• **Work instructions**
Identify every line in the records below that contains the word "обложка", and reproduce each one.

───── Provided material

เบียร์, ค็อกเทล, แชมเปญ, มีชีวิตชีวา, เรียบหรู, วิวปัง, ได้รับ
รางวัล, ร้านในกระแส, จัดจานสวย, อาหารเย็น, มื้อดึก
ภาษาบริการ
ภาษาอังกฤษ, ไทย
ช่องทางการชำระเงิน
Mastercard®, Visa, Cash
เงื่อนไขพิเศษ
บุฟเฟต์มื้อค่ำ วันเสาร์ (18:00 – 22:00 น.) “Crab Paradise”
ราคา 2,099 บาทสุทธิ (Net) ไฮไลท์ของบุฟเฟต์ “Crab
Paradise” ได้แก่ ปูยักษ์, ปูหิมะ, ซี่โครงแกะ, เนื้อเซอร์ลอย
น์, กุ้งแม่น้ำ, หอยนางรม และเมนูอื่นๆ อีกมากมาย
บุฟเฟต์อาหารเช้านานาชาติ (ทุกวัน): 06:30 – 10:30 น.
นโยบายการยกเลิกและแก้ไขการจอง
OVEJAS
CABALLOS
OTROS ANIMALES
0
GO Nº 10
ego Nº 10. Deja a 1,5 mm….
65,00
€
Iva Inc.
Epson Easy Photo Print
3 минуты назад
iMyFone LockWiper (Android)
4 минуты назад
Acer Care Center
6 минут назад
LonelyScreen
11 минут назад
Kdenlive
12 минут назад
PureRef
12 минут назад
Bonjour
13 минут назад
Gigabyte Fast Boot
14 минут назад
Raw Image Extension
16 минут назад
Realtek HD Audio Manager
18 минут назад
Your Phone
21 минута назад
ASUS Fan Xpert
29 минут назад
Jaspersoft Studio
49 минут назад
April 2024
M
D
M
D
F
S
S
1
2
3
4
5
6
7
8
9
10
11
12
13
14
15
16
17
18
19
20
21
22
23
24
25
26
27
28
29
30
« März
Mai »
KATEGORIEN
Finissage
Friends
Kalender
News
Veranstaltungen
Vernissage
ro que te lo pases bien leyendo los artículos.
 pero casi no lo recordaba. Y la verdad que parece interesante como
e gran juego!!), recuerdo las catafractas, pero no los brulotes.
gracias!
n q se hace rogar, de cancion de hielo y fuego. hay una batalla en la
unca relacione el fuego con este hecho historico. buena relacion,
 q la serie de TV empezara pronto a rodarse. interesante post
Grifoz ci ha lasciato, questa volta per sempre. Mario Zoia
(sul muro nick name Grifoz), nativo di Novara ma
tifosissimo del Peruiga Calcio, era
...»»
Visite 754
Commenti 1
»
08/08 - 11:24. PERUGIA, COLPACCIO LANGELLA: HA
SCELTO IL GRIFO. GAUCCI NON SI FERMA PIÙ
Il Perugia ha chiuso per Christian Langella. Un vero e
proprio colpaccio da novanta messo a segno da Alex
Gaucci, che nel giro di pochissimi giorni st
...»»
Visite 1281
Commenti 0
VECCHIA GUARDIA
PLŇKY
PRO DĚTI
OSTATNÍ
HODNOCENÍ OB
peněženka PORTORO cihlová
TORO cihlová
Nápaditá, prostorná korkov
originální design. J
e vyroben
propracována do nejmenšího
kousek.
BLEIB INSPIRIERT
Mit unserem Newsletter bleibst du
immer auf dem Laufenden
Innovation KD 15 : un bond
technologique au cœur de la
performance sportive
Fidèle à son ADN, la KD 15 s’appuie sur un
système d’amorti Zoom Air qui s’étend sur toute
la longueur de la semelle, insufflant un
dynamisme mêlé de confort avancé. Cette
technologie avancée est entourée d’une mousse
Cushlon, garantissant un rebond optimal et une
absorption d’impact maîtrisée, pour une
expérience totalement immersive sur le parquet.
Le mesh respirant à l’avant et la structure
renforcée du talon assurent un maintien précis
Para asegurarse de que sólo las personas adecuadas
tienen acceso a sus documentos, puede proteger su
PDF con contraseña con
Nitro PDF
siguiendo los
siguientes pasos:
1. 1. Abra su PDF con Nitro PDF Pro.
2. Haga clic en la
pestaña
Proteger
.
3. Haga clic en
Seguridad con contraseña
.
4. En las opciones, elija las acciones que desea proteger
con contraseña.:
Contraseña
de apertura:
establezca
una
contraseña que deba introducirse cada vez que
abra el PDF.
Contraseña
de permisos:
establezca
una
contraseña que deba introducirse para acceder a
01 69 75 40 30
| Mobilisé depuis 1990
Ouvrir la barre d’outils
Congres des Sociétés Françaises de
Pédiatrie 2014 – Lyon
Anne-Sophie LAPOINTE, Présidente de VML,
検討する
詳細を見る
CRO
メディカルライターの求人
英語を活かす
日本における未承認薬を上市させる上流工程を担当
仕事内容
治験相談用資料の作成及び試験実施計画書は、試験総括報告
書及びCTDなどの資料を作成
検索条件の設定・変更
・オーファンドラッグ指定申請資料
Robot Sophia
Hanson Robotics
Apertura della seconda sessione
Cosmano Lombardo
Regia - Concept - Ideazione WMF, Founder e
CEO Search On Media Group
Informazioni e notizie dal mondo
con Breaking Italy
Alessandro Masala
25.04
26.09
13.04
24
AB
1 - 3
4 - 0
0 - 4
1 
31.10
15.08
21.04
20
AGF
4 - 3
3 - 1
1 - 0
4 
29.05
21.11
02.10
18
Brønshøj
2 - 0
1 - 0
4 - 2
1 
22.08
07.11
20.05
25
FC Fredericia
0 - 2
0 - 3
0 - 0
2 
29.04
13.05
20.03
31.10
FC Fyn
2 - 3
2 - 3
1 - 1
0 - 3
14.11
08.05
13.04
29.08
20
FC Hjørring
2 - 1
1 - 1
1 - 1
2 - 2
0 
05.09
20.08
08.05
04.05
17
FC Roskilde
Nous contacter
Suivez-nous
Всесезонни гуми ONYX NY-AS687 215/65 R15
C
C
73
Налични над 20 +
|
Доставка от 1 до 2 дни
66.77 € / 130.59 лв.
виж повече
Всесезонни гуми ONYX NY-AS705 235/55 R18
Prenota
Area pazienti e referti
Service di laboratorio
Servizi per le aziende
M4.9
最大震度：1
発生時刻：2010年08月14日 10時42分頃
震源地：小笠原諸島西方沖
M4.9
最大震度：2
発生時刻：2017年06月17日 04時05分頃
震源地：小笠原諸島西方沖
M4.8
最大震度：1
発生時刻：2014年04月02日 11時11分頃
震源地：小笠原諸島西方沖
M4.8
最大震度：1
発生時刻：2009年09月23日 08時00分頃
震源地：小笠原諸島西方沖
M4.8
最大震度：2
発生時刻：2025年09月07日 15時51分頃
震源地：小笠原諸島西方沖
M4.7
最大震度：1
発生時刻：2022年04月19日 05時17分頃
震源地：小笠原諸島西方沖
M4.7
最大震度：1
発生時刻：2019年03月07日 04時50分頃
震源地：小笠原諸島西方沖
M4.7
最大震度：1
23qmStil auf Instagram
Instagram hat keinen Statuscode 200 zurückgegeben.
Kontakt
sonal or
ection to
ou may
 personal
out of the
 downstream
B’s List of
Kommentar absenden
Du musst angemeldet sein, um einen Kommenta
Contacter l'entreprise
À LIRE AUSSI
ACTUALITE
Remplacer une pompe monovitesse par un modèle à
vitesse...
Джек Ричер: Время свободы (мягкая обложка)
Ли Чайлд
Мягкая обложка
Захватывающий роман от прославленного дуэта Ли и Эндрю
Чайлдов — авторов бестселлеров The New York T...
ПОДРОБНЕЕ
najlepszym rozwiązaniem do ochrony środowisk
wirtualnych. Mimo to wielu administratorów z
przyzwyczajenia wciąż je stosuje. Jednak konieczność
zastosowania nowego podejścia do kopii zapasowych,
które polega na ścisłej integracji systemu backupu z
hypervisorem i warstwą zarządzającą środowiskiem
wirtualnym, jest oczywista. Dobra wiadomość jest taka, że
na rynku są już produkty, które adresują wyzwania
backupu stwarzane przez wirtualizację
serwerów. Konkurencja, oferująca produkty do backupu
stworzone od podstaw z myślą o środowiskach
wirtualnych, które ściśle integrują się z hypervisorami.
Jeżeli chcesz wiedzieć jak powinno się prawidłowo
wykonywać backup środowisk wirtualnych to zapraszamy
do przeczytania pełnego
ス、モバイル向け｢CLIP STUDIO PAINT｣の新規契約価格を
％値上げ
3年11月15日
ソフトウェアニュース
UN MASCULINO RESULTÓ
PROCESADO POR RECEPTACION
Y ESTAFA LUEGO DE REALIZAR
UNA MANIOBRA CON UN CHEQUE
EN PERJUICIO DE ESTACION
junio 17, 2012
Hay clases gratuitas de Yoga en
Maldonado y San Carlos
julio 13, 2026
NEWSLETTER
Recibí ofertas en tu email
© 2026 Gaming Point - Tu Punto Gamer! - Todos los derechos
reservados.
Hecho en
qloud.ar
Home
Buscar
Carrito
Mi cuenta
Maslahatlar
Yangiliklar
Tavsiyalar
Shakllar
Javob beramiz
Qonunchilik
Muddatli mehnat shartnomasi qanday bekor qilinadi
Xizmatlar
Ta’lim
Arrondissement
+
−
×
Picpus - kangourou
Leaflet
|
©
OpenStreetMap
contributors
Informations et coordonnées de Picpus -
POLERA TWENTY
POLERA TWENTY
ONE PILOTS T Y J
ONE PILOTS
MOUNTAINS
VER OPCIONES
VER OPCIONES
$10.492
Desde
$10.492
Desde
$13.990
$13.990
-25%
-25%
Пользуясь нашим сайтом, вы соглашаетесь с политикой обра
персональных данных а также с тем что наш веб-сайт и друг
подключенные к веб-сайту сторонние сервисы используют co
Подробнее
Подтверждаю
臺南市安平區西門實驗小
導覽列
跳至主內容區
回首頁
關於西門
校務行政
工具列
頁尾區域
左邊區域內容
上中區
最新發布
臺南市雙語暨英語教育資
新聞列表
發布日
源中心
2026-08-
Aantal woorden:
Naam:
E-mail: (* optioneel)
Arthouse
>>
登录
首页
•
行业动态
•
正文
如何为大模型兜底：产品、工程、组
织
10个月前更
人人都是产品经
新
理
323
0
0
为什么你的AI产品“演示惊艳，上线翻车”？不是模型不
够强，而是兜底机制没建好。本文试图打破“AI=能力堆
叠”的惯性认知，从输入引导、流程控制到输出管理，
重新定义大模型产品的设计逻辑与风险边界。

──────────

• **Answer section**
Джек Ричер: Время свободы (мягкая обложка)
Мягкая обложка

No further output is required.